Eine Mehrheit der Befragten (37 %) sagte, dass sie die politischen Ideen eines Kandidaten zu digitaler Währung vor der Abstimmung berücksichtigen würden.

Die Mehrheit der Befragten in der Umfrage wünscht sich klare Vorschriften für den Kryptowährungsmarktsektor, um die Sicherheit von Investitionen zu gewährleisten und illegale Aktivitäten zu verhindern.

Die Mehrheit der Umfrageteilnehmer (80 %) sagte, dass sie bei der Regulierung von Kryptowährungen einen verbraucherorientierten Ansatz bevorzugen würden. Dies bedeutet, dass Einzelpersonen und nicht die Regierung dafür verantwortlich wären, zu entscheiden, wie in Kryptowährungen investiert wird.

Das zunehmende Interesse an Krypto-Assets unter Amerikanern führt zu einer weiteren Entwicklung in diesem Bereich, was nicht überraschend ist.

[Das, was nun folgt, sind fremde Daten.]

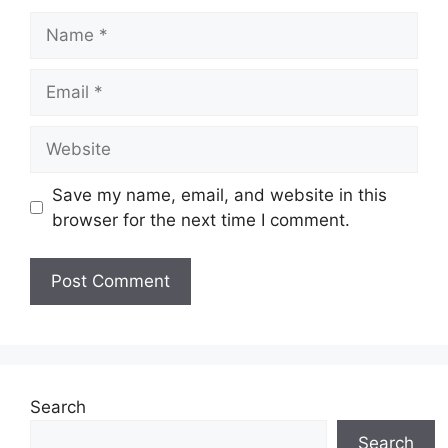
N
a
m
E
e
m
a
W
i
e
l
b
Save my name, email, and website in this
s
browser for the next time I comment.
i
t
e
Search
Search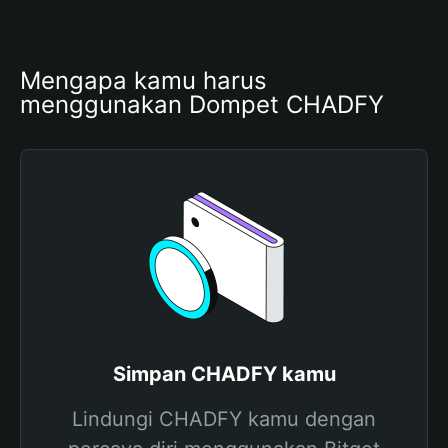
Mengapa kamu harus 
menggunakan Dompet CHADFY
Simpan CHADFY kamu
Lindungi CHADFY kamu dengan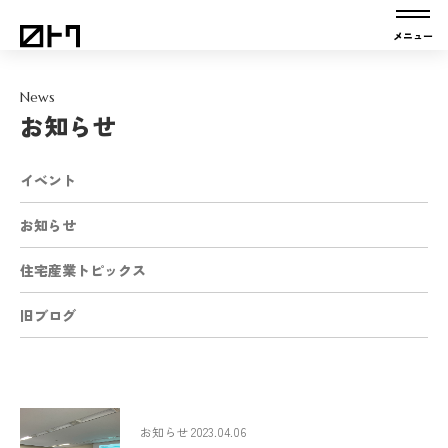
News
お知らせ
イベント
お知らせ
住宅産業トピックス
旧ブログ
お知らせ 2023.04.06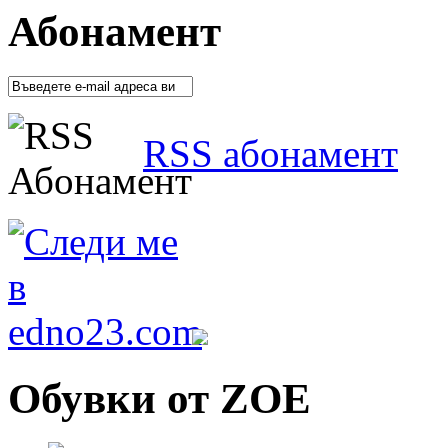
Абонамент
RSS абонамент
Обувки от ZOE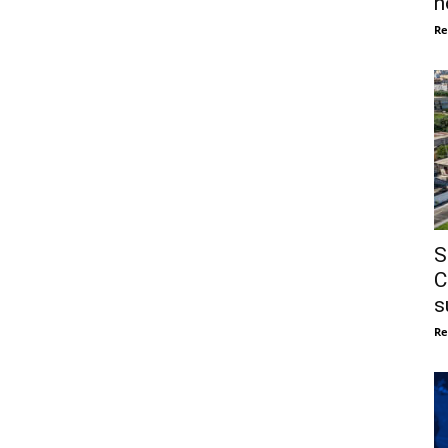
n
Re
S
C
s
Re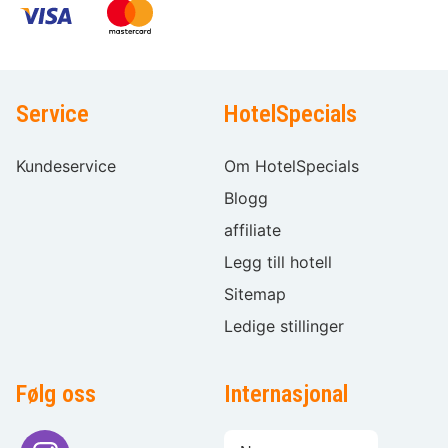
Service
HotelSpecials
Kundeservice
Om HotelSpecials
Blogg
affiliate
Legg till hotell
Sitemap
Ledige stillinger
Følg oss
Internasjonal
Språkvalg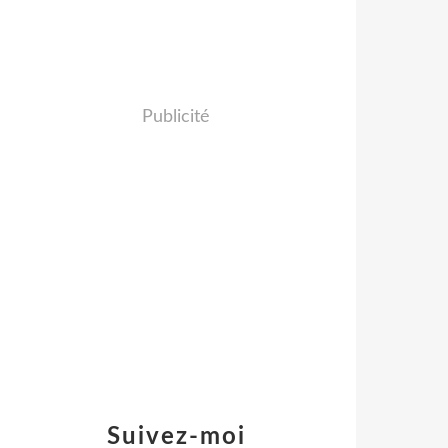
Publicité
Suivez-moi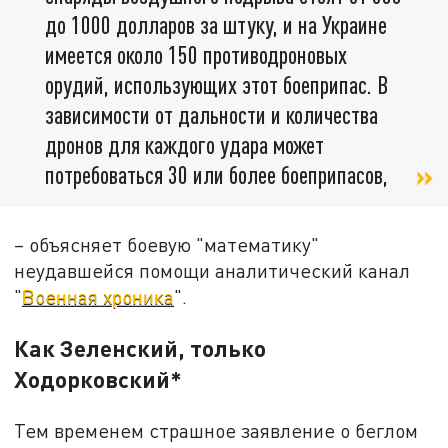
до 1000 долларов за штуку, и на Украине
имеется около 150 противодроновых
орудий, использующих этот боеприпас. В
зависимости от дальности и количества
дронов для каждого удара может
потребоваться 30 или более боеприпасов,
– объясняет боевую "математику"
неудавшейся помощи аналитический канал
"
Военная хроника
".
Как Зеленский, только
Ходорковский*
Тем временем страшное заявление о беглом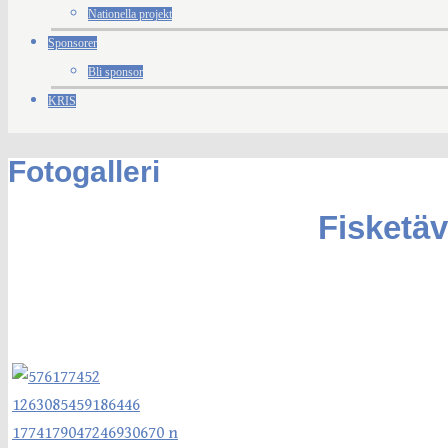
Nationella projekt
Sponsorer
Bli sponsor
KRIS
Fotogalleri
Fisketäv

Laut TripleA, einem Krypto-Zahlungsgateway, besitzen rund 46 Millionen Menschen in den USA oder 13,7 % der Bevölkerung eine Kryptowährung. 81 % der Erwachsenen im Land geben an, bereits von der digitalen Anlageklasse gehört zu haben.

Eine Mehrheit der Besitzer digitaler Währungen (59 %) gab an, dass sie den Vermögenswert für Zahlungszwecke hielten.